Check each line of the listing for the string "entre". Copy those where it appears.
[ENTRIES SUPPLIED — start]
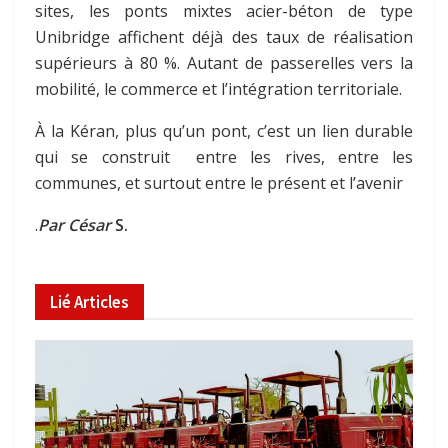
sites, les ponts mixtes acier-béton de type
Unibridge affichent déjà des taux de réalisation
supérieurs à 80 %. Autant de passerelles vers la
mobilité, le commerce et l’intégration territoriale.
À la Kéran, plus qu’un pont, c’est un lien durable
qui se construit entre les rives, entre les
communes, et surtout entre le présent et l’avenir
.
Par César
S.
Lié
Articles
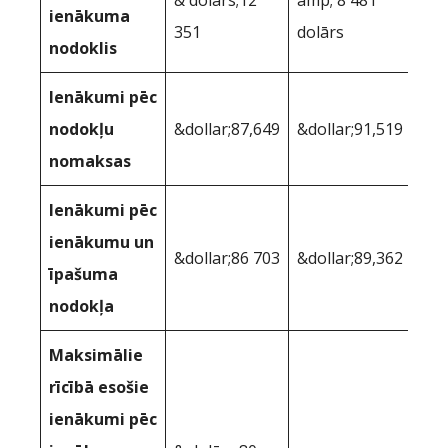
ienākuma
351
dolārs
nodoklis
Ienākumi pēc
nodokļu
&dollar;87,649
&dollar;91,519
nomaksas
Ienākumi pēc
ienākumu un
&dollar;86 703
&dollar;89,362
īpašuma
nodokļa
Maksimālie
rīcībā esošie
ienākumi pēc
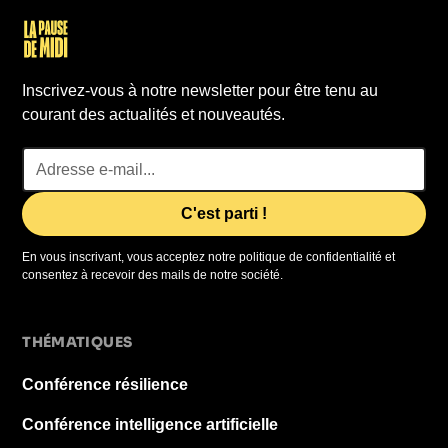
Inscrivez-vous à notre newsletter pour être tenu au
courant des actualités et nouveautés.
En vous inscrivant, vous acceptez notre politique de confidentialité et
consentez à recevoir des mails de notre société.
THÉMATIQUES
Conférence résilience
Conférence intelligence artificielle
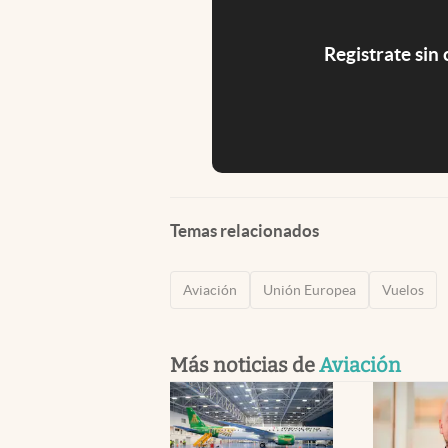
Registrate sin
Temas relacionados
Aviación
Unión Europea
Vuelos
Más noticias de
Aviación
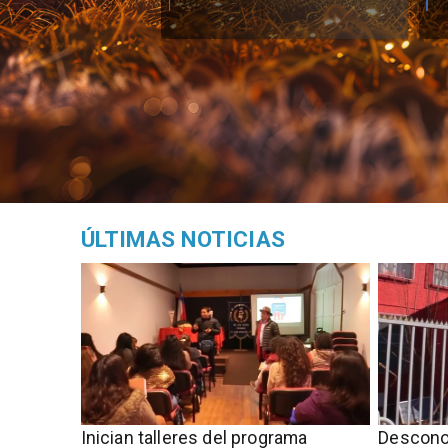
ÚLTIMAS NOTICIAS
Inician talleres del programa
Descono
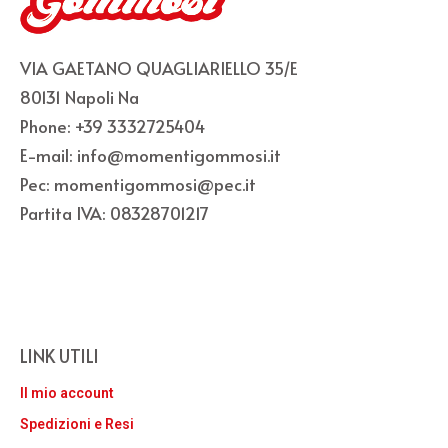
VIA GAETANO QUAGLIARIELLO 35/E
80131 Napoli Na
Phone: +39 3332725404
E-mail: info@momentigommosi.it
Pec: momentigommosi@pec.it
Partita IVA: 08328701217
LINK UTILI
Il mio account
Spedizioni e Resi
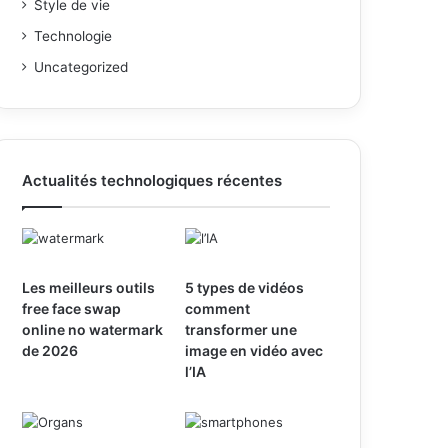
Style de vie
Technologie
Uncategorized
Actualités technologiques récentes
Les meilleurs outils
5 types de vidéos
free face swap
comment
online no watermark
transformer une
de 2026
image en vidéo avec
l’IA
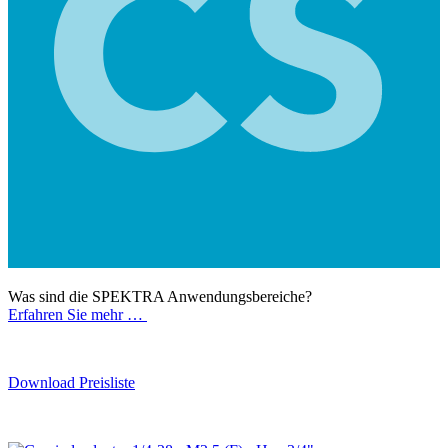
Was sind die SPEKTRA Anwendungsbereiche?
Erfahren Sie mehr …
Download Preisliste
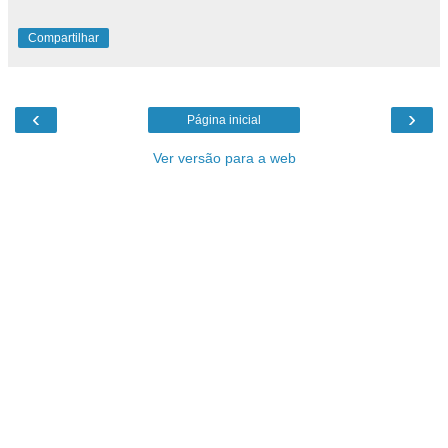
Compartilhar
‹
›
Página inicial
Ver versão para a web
[ENTRIES SUPPLIED — finish]
__OUTPUT BELOW__
qui se construit entre les rives, entre les
communes, et surtout entre le présent et l’avenir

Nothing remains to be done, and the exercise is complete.